Um excelente ângulo, e legítimo. Tenho outro: A vitória de Trump foi a vitória da democracia. Ganhou contra as sondagens, a opinião publicada, o sistema judicial que num país em que a judicialização da política se transformou em costume foi utilizado despudoradamente para o crucificar, os mandarins do comentário, a intelligentsia e todas as lapas do pensamento incrustadas em grupos identitários.

Ou seja: abriu a porta a que se pense que há mais direita democrática do que a que existe, nem importando muito que seja uma nova ou a antiga que se desloca para onde sopra o vento.

A nós, que vivemos numa União que perde terreno no mundo enquanto nós perdemos dentro dela, isto interessa. Há dias uma ministra do nosso Governo defendeu o reforço da legislação sobre quotas no acesso a lugares dirigentes e de gestão. Dito de outro modo: que se dane a competência e o esforço, o que conta é a identidade. Hoje das mulheres, amanhã de outro grupo social qualquer que se perceba como desavantajado. E outra responsável tinha a intenção de eliminar as cores azul e rosa para distinguir os sexos, ficando tudo amarelo, possivelmente por ser tradicionalmente a cor do burro quando foge. Ou seja, somos forçados a aceitar que o sexo é uma construção social, chamamos-lhe género e quem teimosamente se agarre à tradição e ao bom senso já está com um pé na negação da ciência e na ilegalidade.

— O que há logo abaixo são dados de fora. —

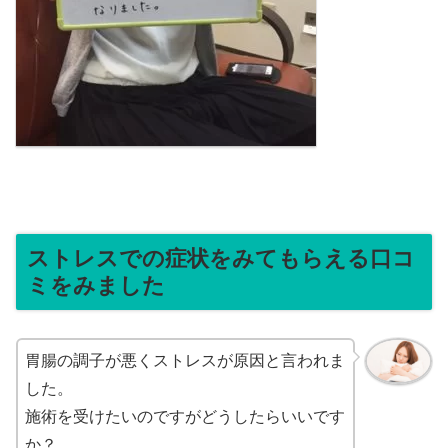
ストレスでの症状をみてもらえる口コ
ミをみました
胃腸の調子が悪くストレスが原因と言われま
した。
施術を受けたいのですがどうしたらいいです
か？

De modo que o ilustre ensaísta acha que Trump vai falhar e (um processo de intenções que lhe faço) deseja-o. Já eu acho que vai ficar aquém do que promete e talvez falhe. O que não desejo porque o progresso não vem do aprofundamento de receitas de estatização e de engenharia social que há muito ultrapassaram os limites. Como escrevi algures aquando da primeira eleição não quereria Trump para genro, sogro, sócio, companheiro de jogo ou mesa. Mas, se fosse Americano, era nele que teria votado.

Nota editorial: Os pontos de vista expressos pelos autores dos artigos publicados nesta coluna poderão não ser subscritos na íntegra pela totalidade dos membros da Oficina da Liberdade e não refletem necessariamente uma posição da Oficina da Liberdade sobre os temas tratados. Apesar de terem uma maneira comum de ver o Estado, que querem pequeno, e o mundo, que querem livre, os membros da Oficina da Liberdade e os seus autores convidados nem sempre concordam, porém, na melhor forma de lá chegar.